Toray develops rapid integrated press molding technology for CFRP mobility components

Toray Industries Inc. (Tokyo, Japan) has developed a rapid integrated press molding technology for carbon fiber-reinforced plastic (CFRP) mobility components. This material sandwiches a light, porous short carbon fiber-reinforced foam (CFRF) core (fibers 5-10 millimeters long) with a specially formulated fast cure-type thermoset prepreg.

A combination of process- and material-based innovation, the technology reportedly makes it possible to press mold such components — a car roof, for example — 10 times faster than a conventional autoclave molding setup. Toray obtained findings for this technological advancement under the New Energy and Industrial Technology Development Organization’s (NEDO) Research and Development of Innovative Structural Materials project.

CFRP members typically sandwich urethane foam cores with thermoset prepreg skins. Common applications for these light and rigid structures are large panels for aircraft, automobiles, ships and infrastructure. Some manufacturers have pushed for shorter manufacturing times to optimally bond the core after shaping it to the skin.

Toray confirmed that the skin-core interface did not delaminate and that impact absorption is excellent.

Toray’s new rapid integrated molding technology makes it possible to fabricate large panels in a single shot. Through heat and pressure, the approach simultaneously shapes, thermosets and molds, and bonds the core and skin in the same mold. Ultimately, synchronizing CFRF’s expansion with the prepreg’s curing timing is significantly faster than with conventional processes, Toray reports. The prepreg’s thermoset resin penetrates the porous CFRF to bond the skin and core materials without using adhesives, for a highly reliable bonding structure. Toray’s technology may pave the way for quick production of large CFRP components. 

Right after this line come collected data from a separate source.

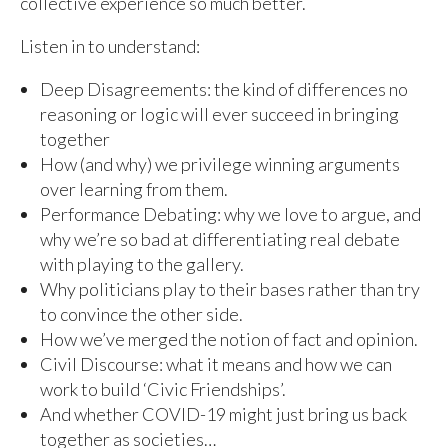
collective experience so much better.
Listen in to understand:
Deep Disagreements: the kind of differences no
reasoning or logic will ever succeed in bringing
together
How (and why) we privilege winning arguments
over learning from them.
Performance Debating: why we love to argue, and
why we’re so bad at differentiating real debate
with playing to the gallery.
Why politicians play to their bases rather than try
to convince the other side.
How we’ve merged the notion of fact and opinion.
Civil Discourse: what it means and how we can
work to build ‘Civic Friendships’.
And whether COVID-19 might just bring us back
together as societies…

According to the company, CFRF offers significantly better strength, elastic modulus and impact resistance than conventional core materials. Its low specific gravity range of 0.2 to 0.4 can enhance performance and lighten sandwich structures. Toray demonstrated its concept by using a pressing machine to create a large automotive roof panel (1.2 meters long, 1.2 meters wide and 2.3 millimeters thick) in just five minutes. Core thickness before molding was 1.7 millimeters, and 0.8 millimeter after molding. The company assessed rigidity, coatability, sound insulation properties and other practical aspects for automotive production. In vital drop-weight impact tests, Toray confirmed that the skin-core interface did not delaminate and that impact absorption is excellent.

Generally, Toray says it is looking to replace any panel component that its technology can be applied to, taking advantage of the innovation’s ability to create lightweight parts with high rigidity that also excel in impulsivity, sound and heat insulation. Toray says it will keep pursuing R&D to accelerate the application of this technology to electrified vehicle parts, for which lightness and fast production are vital. The company also looks to cultivate such emerging transportation modalities as urban air mobility (UAM) and drones that benefit from functional, lightweight materials. 

The technology is still in its development stage, but the company aims to commercialize it by 2030, offering a materials-based technology and a process-based technology as a set.